Por Cleber Lourenço
“Lula podia tudo na prisão.”
Foi assim que Flávio Bolsonaro reagiu à decisão do ministro Alexandre de Moraes de proibi-lo de visitar o pai por 90 dias, após a divulgação da carta escrita por Jair Bolsonaro e lida pelo senador nas redes sociais.
A frase é boa para um vídeo de poucos minutos. Mas desmorona quando confrontada com os fatos.
Não, Flávio.
É Bolsonaro quem passou os últimos anos demonstrando que, no Brasil, poucos investigados receberam tantas oportunidades quanto ele.
Comecemos pela comparação que o próprio senador propõe.
Lula cumpria pena em uma cela da Polícia Federal em Curitiba. Estava submetido à Lei de Execução Penal, ao controle da Justiça Federal e às decisões da juíza responsável pela execução da pena. Houve uma longa batalha judicial sobre entrevistas, visitas e comunicações. O ex-presidente escreveu cartas que foram divulgadas por aliados, é verdade. Mas nunca existiu uma decisão judicial proibindo expressamente que terceiros levassem suas mensagens às redes sociais.

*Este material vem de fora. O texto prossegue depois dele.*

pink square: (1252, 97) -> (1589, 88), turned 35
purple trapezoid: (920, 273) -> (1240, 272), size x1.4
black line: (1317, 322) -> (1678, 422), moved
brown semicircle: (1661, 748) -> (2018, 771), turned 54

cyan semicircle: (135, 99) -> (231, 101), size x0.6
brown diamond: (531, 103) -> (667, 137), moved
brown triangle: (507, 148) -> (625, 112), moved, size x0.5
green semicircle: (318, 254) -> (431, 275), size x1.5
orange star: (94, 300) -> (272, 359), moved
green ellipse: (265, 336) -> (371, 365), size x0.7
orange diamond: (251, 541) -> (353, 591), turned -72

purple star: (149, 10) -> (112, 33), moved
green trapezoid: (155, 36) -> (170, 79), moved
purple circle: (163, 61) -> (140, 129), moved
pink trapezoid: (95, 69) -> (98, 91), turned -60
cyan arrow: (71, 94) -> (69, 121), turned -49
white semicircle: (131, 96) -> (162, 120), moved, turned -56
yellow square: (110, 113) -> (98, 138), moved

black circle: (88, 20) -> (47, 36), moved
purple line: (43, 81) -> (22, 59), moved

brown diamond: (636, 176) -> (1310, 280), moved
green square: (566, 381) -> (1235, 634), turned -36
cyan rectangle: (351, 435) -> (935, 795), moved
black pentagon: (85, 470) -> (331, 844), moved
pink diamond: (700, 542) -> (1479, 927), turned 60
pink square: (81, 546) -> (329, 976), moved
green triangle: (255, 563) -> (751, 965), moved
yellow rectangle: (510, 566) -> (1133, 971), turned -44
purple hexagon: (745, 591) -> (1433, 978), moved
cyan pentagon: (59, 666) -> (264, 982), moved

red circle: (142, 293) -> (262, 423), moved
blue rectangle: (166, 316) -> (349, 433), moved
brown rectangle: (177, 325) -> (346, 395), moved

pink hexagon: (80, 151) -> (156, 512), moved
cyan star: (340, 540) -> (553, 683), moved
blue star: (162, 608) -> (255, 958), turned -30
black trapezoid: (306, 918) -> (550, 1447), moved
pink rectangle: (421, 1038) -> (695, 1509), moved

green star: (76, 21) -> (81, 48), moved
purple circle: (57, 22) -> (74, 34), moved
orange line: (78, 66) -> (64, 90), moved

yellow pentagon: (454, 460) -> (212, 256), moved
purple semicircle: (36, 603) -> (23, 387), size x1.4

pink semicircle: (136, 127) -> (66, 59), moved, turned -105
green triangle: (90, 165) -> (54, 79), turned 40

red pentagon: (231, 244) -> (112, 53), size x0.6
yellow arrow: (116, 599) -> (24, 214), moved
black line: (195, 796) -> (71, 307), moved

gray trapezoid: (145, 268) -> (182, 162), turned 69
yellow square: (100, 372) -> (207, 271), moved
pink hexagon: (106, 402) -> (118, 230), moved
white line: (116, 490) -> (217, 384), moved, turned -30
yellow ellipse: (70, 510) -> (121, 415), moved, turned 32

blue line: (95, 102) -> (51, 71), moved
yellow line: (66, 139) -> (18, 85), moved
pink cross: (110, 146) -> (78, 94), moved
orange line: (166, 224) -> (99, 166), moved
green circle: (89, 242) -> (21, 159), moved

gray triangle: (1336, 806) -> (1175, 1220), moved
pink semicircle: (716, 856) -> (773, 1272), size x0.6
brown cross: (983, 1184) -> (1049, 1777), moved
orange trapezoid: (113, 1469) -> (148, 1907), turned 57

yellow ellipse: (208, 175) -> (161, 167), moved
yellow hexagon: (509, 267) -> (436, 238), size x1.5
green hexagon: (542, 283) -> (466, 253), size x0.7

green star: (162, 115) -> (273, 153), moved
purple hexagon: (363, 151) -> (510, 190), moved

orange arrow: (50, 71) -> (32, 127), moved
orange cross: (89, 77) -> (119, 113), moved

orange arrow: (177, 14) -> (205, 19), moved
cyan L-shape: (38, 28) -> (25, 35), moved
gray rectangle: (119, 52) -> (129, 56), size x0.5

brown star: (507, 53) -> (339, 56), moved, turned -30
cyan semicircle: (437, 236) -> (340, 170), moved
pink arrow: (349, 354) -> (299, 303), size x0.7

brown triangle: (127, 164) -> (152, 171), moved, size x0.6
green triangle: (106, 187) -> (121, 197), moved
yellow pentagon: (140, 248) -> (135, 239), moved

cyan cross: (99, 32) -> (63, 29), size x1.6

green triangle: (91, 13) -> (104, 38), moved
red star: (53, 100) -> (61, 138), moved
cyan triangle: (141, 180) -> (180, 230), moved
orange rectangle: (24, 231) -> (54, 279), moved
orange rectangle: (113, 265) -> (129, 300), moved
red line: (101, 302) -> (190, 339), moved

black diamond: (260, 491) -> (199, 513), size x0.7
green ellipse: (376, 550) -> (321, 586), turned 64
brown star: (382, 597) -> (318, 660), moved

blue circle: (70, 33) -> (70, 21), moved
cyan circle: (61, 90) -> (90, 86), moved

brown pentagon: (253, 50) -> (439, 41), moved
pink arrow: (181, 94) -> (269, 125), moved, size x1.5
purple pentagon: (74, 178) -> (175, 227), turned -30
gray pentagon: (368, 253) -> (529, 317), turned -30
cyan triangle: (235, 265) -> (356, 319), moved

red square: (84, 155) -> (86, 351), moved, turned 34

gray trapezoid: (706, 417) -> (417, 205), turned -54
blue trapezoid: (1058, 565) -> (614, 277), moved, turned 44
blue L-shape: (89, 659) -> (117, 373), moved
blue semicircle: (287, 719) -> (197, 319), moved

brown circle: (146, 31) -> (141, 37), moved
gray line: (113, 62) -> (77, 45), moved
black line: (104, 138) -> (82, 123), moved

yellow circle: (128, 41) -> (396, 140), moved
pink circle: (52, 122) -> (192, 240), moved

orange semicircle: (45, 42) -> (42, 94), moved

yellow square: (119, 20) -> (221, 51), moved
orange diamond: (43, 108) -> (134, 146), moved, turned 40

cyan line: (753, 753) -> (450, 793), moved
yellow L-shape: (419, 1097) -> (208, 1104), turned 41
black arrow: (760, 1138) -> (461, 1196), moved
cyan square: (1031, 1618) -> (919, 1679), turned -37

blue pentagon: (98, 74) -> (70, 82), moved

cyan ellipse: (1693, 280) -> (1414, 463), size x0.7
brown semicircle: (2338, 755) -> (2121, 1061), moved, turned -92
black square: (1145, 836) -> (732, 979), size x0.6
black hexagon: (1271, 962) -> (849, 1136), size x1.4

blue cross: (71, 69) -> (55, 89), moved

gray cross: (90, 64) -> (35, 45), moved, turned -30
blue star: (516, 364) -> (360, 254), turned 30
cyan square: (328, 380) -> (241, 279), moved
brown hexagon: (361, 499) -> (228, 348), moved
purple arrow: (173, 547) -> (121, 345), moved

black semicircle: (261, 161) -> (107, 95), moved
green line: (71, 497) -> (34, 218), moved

Mais do que isso: Lula enfrentou restrições duríssimas. Não conseguiu comparecer ao velório do irmão porque a autorização judicial chegou tarde demais para produzir qualquer efeito prático. Sua rotina era rigidamente controlada, e cada pedido era objeto de disputa judicial.
Bolsonaro vive uma realidade completamente diferente.
Ele não cumpre pena. Está submetido a medidas cautelares determinadas pelo Supremo Tribunal Federal enquanto responde a investigações. Entre essas medidas está uma proibição específica: utilizar redes sociais, direta ou indiretamente, inclusive por intermédio de terceiros.
É justamente esse ponto que Alexandre de Moraes analisa ao investigar a divulgação da carta lida por Flávio. Não se discute o direito de escrever uma carta. Discute-se se ela foi utilizada como instrumento para contornar uma ordem judicial.
Pode-se discordar da decisão. Pode-se considerá-la excessiva. O que não se pode fazer é fingir que ela não existe.
Mas há uma ironia maior nessa história.
Quem fala em perseguição é o mesmo grupo político cujo líder foi tratado, durante anos, com uma tolerância raramente vista em investigações dessa dimensão.
Bolsonaro convocou atos contra instituições, atacou ministros do Supremo, disseminou desinformação sobre o sistema eleitoral, participou de eventos de caráter golpista, desrespeitou reiteradamente recomendações judiciais e, ainda assim, permaneceu em liberdade durante todo esse período.

Mesmo após ser alvo de sucessivas investigações, viu medidas cautelares serem adotadas gradualmente, em uma escalada muito mais lenta do que a aplicada a inúmeros investigados anônimos.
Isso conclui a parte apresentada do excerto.